As Frank made his way through the crowd of people towards the door, an anxious feeling began to creep into Dan’s chest; only this feeling of anxiety wasn’t the result of what he had been dealing with. It wasn’t the angst of a heated triangle of pain, and deception. This was rather a feeling of mistake and misconception. Suddenly, while he still waited, he began to visualize the man that had come into the station that night, and how the look on his face hadn’t really been an act at all.
“Okay. Now what did he say to you? Can you remember?” Frank asked, still with a slur, but actually sounding like a cop.
“Something about a tall albino looking guy who had actually chased him down the old river path. This guy said that he was hanging around his neighborhood at night, and that he believed that he had something to do with what happened to that deer you and I pulled out of that fence the other day.”
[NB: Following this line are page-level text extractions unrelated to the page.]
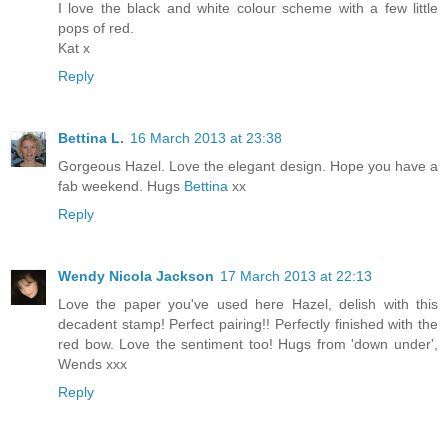
I love the black and white colour scheme with a few little
pops of red.
Kat x
Reply
Bettina L.
16 March 2013 at 23:38
Gorgeous Hazel. Love the elegant design. Hope you have a
fab weekend. Hugs
Bettina
xx
Reply
Wendy Nicola Jackson
17 March 2013 at 22:13
Love the paper you've used here Hazel, delish with this
decadent stamp! Perfect pairing!! Perfectly finished with the
red bow. Love the sentiment too! Hugs from 'down under',
Wends xxx
Reply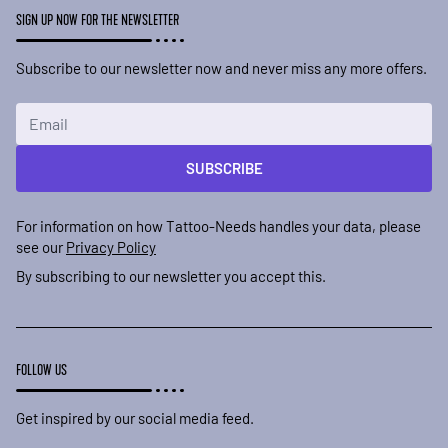
SIGN UP NOW FOR THE NEWSLETTER
Subscribe to our newsletter now and never miss any more offers.
Email Address
SUBSCRIBE
For information on how Tattoo-Needs handles your data, please
see our
Privacy Policy
By subscribing to our newsletter you accept this.
FOLLOW US
Get inspired by our social media feed.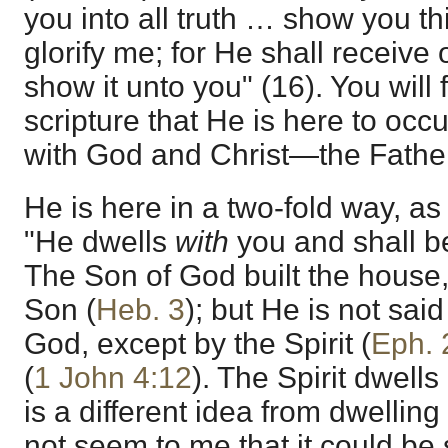
you into all truth … show you t
glorify me; for He shall receive 
show it unto you" (16). You will
scripture that He is here to oc
with God and Christ—the Fathe
He is here in a two-fold way, a
"He dwells
with
you and shall 
The Son of God built the house,
Son (
Heb. 3
); but He is not said 
God, except by the Spirit (
Eph. 
(
1 John 4:12
). The Spirit dwells
is a different idea from dwelling
not seem to me that it could be 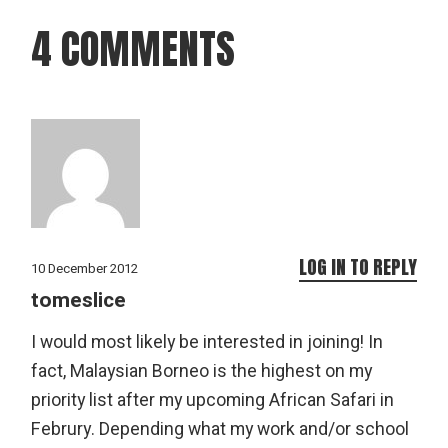
4 COMMENTS
LOG IN TO REPLY
10 December 2012
tomeslice
I would most likely be interested in joining! In
fact, Malaysian Borneo is the highest on my
priority list after my upcoming African Safari in
Februry. Depending what my work and/or school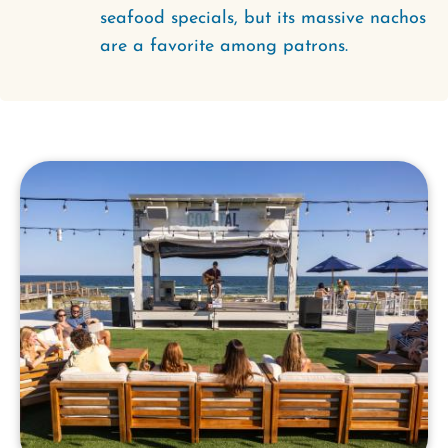
seafood specials, but its massive nachos
are a favorite among patrons.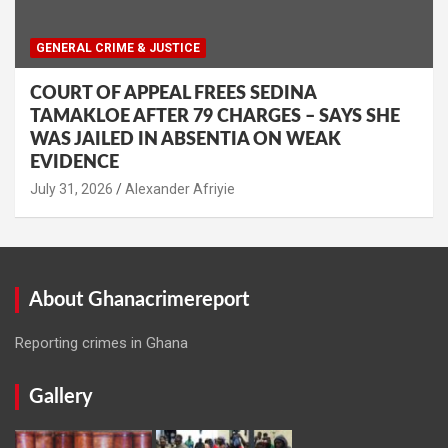
GENERAL CRIME & JUSTICE
COURT OF APPEAL FREES SEDINA
TAMAKLOE AFTER 79 CHARGES – SAYS SHE
WAS JAILED IN ABSENTIA ON WEAK
EVIDENCE
Alexander Afriyie
About Ghanacrimereport
Reporting crimes in Ghana
Gallery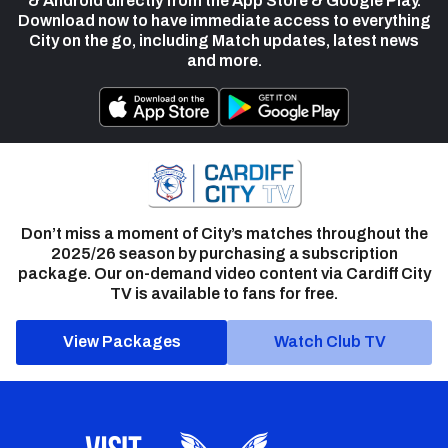
& Android directly from the App Store & Google Play.
Download now to have immediate access to everything
City on the go, including Match updates, latest news
and more.
Don’t miss a moment of City’s matches throughout the
2025/26 season by purchasing a subscription
package. Our on-demand video content via Cardiff City
TV is available to fans for free.
View Packages
Watch Club TV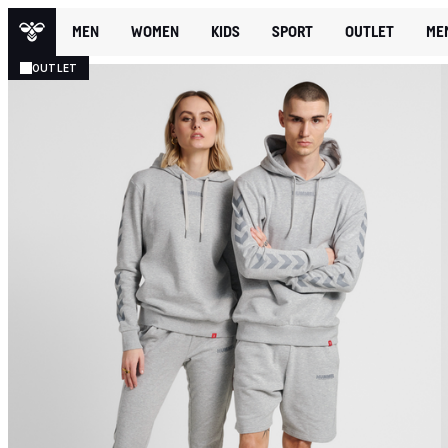
MEN
WOMEN
KIDS
SPORT
OUTLET
ME
OUTLET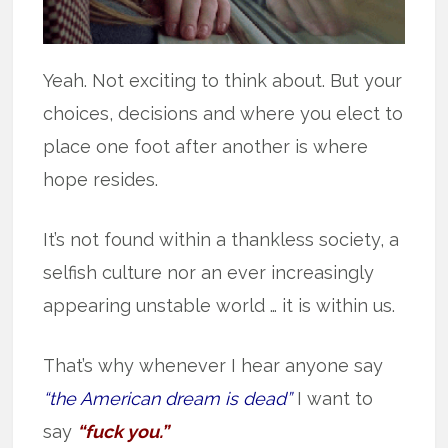
Yeah. Not exciting to think about. But your
choices, decisions and where you elect to
place one foot after another is where
hope resides.
It’s not found within a thankless society, a
selfish culture nor an ever increasingly
appearing unstable world … it is within us.
That’s why whenever I hear anyone say
“the American dream is dead”
I want to
say
“fuck you.”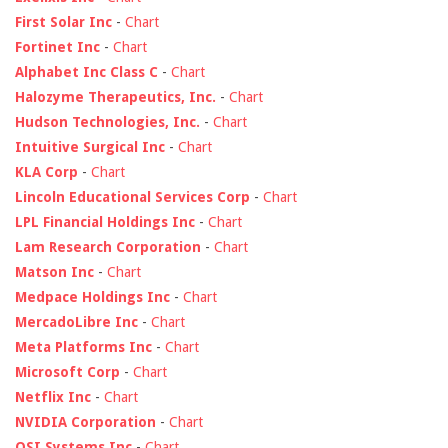
First Solar Inc
-
Chart
Fortinet Inc
-
Chart
Alphabet Inc Class C
-
Chart
Halozyme Therapeutics, Inc.
-
Chart
Hudson Technologies, Inc.
-
Chart
Intuitive Surgical Inc
-
Chart
KLA Corp
-
Chart
Lincoln Educational Services Corp
-
Chart
LPL Financial Holdings Inc
-
Chart
Lam Research Corporation
-
Chart
Matson Inc
-
Chart
Medpace Holdings Inc
-
Chart
MercadoLibre Inc
-
Chart
Meta Platforms Inc
-
Chart
Microsoft Corp
-
Chart
Netflix Inc
-
Chart
NVIDIA Corporation
-
Chart
OSI Systems Inc
-
Chart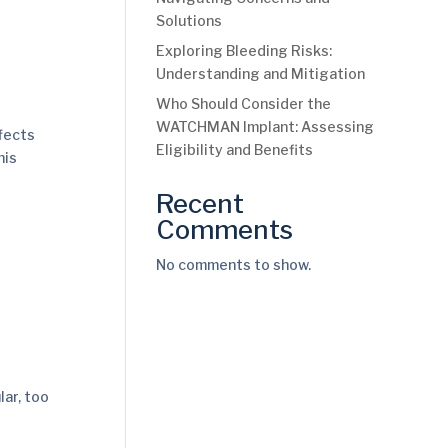
Solutions
Exploring Bleeding Risks:
Understanding and Mitigation
Who Should Consider the
WATCHMAN Implant: Assessing
fects
Eligibility and Benefits
his
Recent
Comments
No comments to show.
lar, too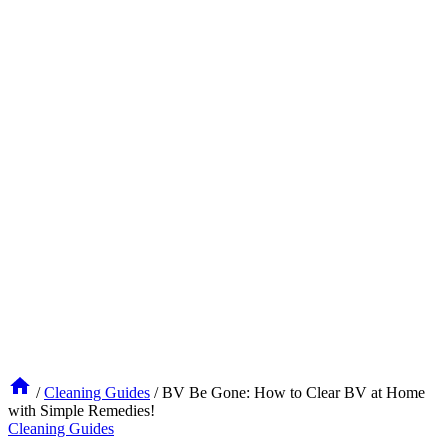
/
Cleaning Guides
/
BV Be Gone: How to Clear BV at Home
with Simple Remedies!
Cleaning Guides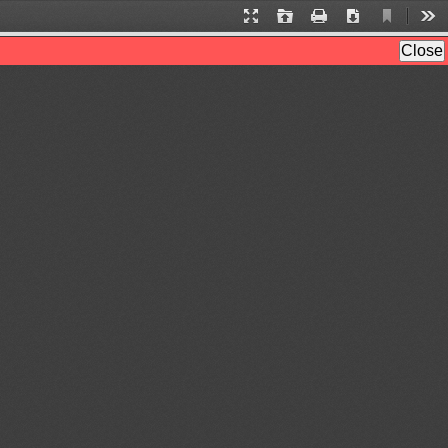
Current
Presentation
Open
Print
Download
Too
View
Mode
Close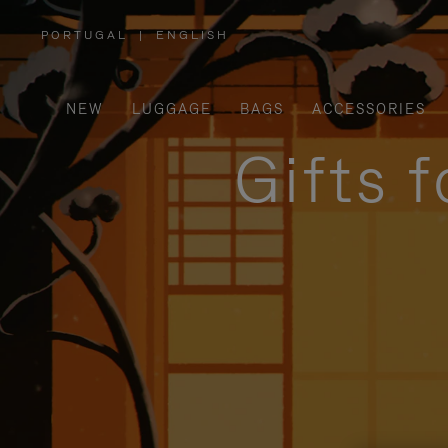
PORTUGAL
|
ENGLISH
,
PLEASE
SELECT
YOUR
COUNTRY
/
NEW
LUGGAGE
BAGS
ACCESSORIES
REGION
Gifts 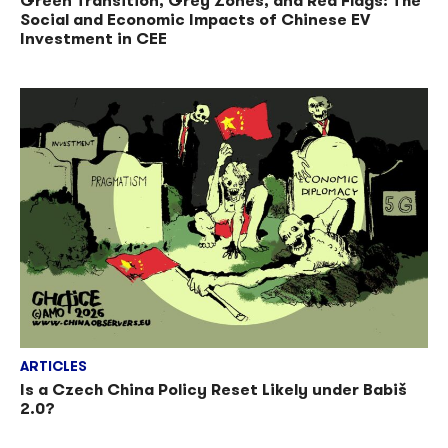
Green Transition, Grey Zones, and Red Flags: The
Social and Economic Impacts of Chinese EV
Investment in CEE
ARTICLES
Is a Czech China Policy Reset Likely under Babiš
2.0?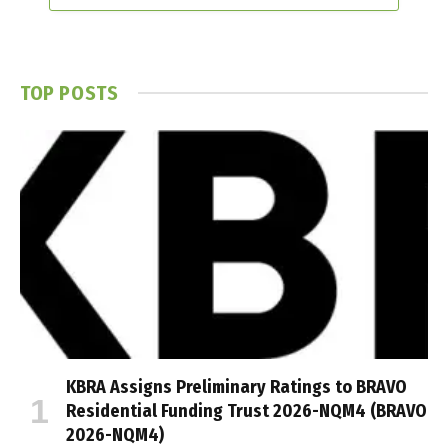
TOP POSTS
KBRA Assigns Preliminary Ratings to BRAVO
Residential Funding Trust 2026-NQM4 (BRAVO
2026-NQM4)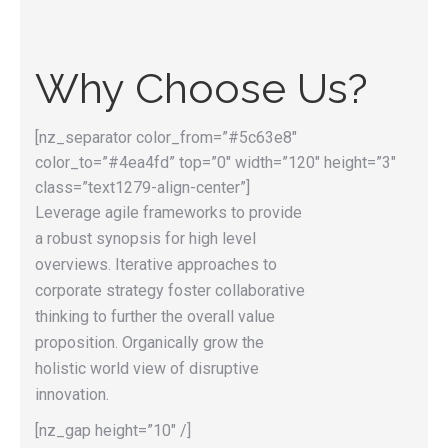
Why Choose Us?
[nz_separator color_from=”#5c63e8″
color_to=”#4ea4fd” top=”0″ width=”120″ height=”3″
class=”text1279-align-center”]
Leverage agile frameworks to provide
a robust synopsis for high level
overviews. Iterative approaches to
corporate strategy foster collaborative
thinking to further the overall value
proposition. Organically grow the
holistic world view of disruptive
innovation.
[nz_gap height=”10″ /]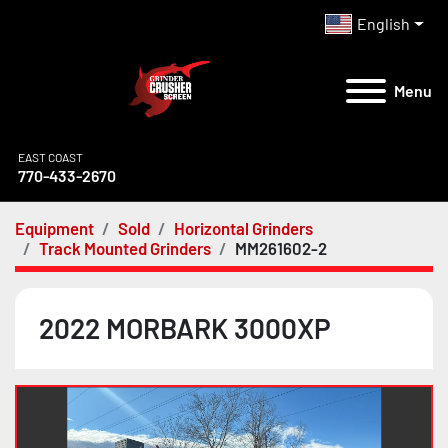
English
Menu
EAST COAST
770-433-2670
Equipment
Sold
Horizontal Grinders
Track Mounted Grinders
MM261602-2
2022 MORBARK 3000XP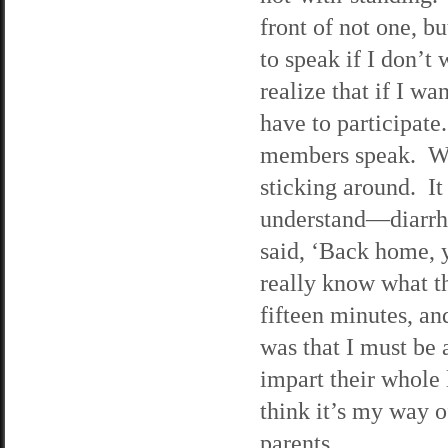
front of not one, b
to speak if I don’t 
realize that if I wa
have to participate
members speak. What
sticking around. It 
understand—diarrh
said, ‘Back home, 
really know what t
fifteen minutes, an
was that I must be
impart their whole l
think it’s my way o
parents.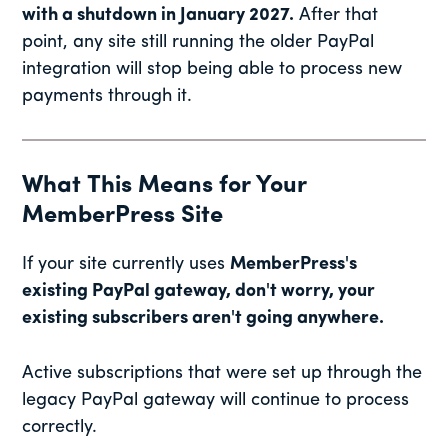
with a shutdown in January 2027.
After that
point, any site still running the older PayPal
integration will stop being able to process new
payments through it.
What This Means for Your
MemberPress Site
If your site currently uses
MemberPress's
existing PayPal gateway, don't worry, your
existing subscribers aren't going anywhere.
Active subscriptions that were set up through the
legacy PayPal gateway will continue to process
correctly.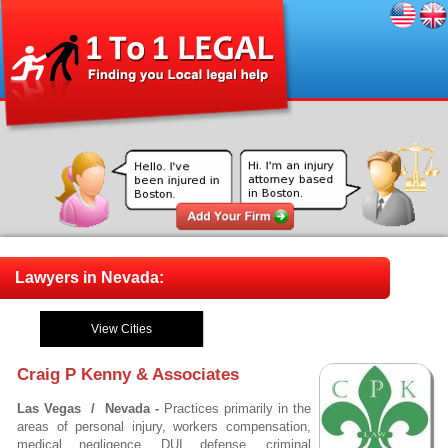
Lawyers in Nevada:
View Cities
Craig P Kenny & Associates
Las Vegas / Nevada -
Practices primarily in the
areas of personal injury, workers compensation,
medical negligence, DUI defense, criminal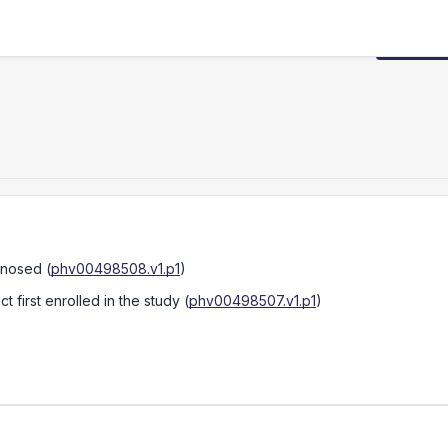
Request
gnosed
(
phv00498508.v1.p1
)
 first enrolled in the study
(
phv00498507.v1.p1
)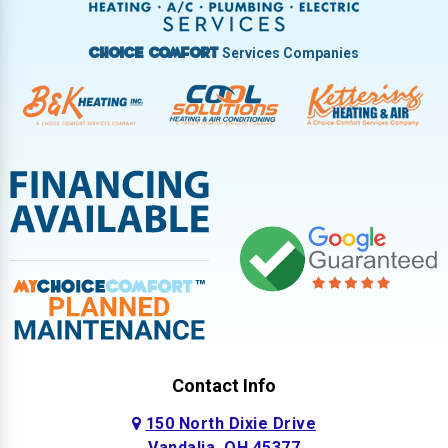
Services Companies
Choice Comfort
Contact Info
150 North Dixie Drive
Vandalia, OH 45377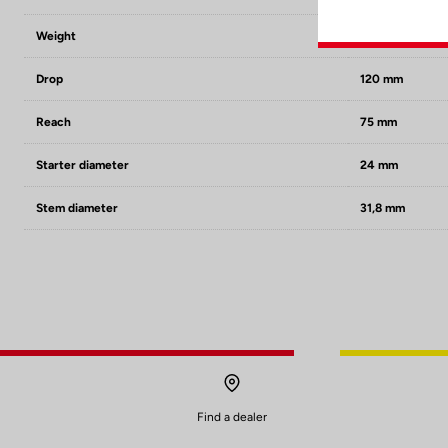
Weight
250 g in size 42
Drop
120 mm
Reach
75 mm
Starter diameter
24 mm
Stem diameter
31,8 mm
Find a dealer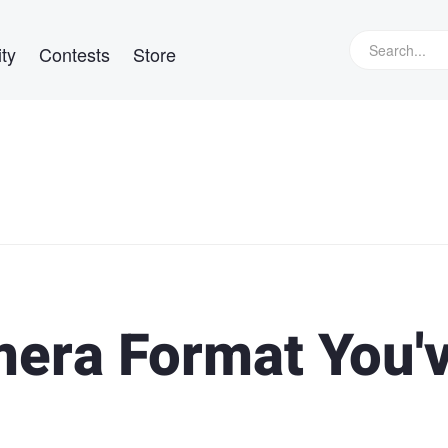
ty
Contests
Store
era Format You'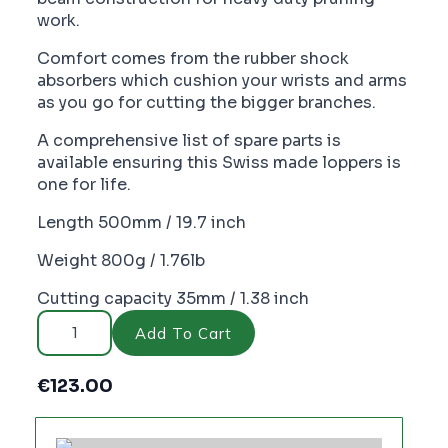
work.
Comfort comes from the rubber shock
absorbers which cushion your wrists and arms
as you go for cutting the bigger branches.
A comprehensive list of spare parts is
available ensuring this Swiss made loppers is
one for life.
Length 500mm / 19.7 inch
Weight 800g / 1.76lb
Cutting capacity 35mm / 1.38 inch
FELCO
211-
Add To Cart
60
Loppers
-
€
123.00
PC2135
quantity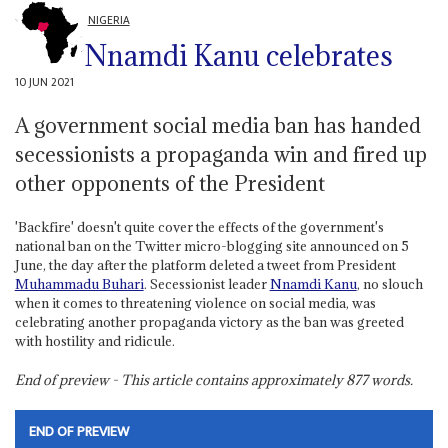
NIGERIA
Nnamdi Kanu celebrates
10 JUN 2021
A government social media ban has handed
secessionists a propaganda win and fired up
other opponents of the President
'Backfire' doesn't quite cover the effects of the government's
national ban on the Twitter micro-blogging site announced on 5
June, the day after the platform deleted a tweet from President
Muhammadu Buhari
. Secessionist leader
Nnamdi Kanu
, no slouch
when it comes to threatening violence on social media, was
celebrating another propaganda victory as the ban was greeted
with hostility and ridicule.
End of preview - This article contains approximately
877
words.
END OF PREVIEW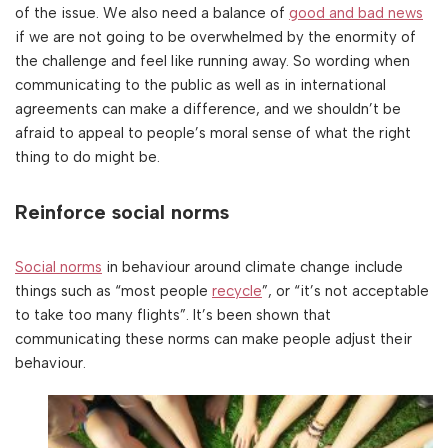
of the issue. We also need a balance of
good and bad news
if we are not going to be overwhelmed by the enormity of
the challenge and feel like running away. So wording when
communicating to the public as well as in international
agreements can make a difference, and we shouldn’t be
afraid to appeal to people’s moral sense of what the right
thing to do might be.
Reinforce social norms
Social norms
in behaviour around climate change include
things such as “most people
recycle
”, or “it’s not acceptable
to take too many flights”. It’s been shown that
communicating these norms can make people adjust their
behaviour.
“And you just took it as a prank?” Frank asked.
“Seriously-–wouldn’t you?
“Yeah, sounds a little crazy… wish I would have thought of it,” he replied.
“But this wasn’t you-–seriously?” Dan asked.
“No, brother. You gonna check it out?”
“Yeah, my shift’s over. But I may have to drive over there and see what’s what,” Dan said.
“You remember the guy’s name?”
“Something Stone. Jack, John… Josh! Yeah, it was Josh Stone, I think.”
“Careful, brother! And call me tomorrow, or even later if you need to.”
“Will do!” Dan reported, as he hit the end button on his phone and slid it back into his pocket. In his eyes, the night was still young. And besides, he sure as hell hadn’t anything else on his agenda but maybe a quick drive through at McDonalds, and to catch up on his DVR.
A stiff but warm breeze rushed over him that smelled of freshly cut grass and fresh mulch, as he crossed the lot towards his car, all the while seeing a replay of Joshua Stone’s face, and the desperation he must have felt. Dan knew a thing or two about desperation, and felt like a complete idiot for blowing him off like he had.
“Dammit!” he blurted out, just before he inserted the key to unlock the door of his brand new Camaro. It was all black, even the rims, with tinted windows to boot. He had only had it for a week or so, and everyone at the station called it the Bat mobile. He climbed in and turned the ignition, igniting the roar as he sat frozen in thought.
“What do you think, Will?” he announced in the quiet air-tight privacy of his new car smell, as if he was expecting a response. He then glanced about for a quick check to see if anyone was around, before sliding his friend out for a man to gun visit. Will was black and shiny, stealthy also, weighing in at 34.42 oz. fully loaded, with fifteen rounds of forty caliber dominance.
After admiring his companion for several minutes, Dan brought it up and pressed its cold inanimate steel barrel against his right cheek, closing his eyes in response to a deep and dark passion that took him over. He then slid Will back into his place of rest, revved his engine a couple of times, and announced, “I am Batman!” just before slamming it into gear, speeding across the lot, and jetting out onto Fulton Street, on a mission to see what was what; unaware of the possibility he would be pitted against something so incomprehensible, no villain in the history of all villains—real or imagined—would have had the tenacity to go up against, or for that matter, could have ever even conceived.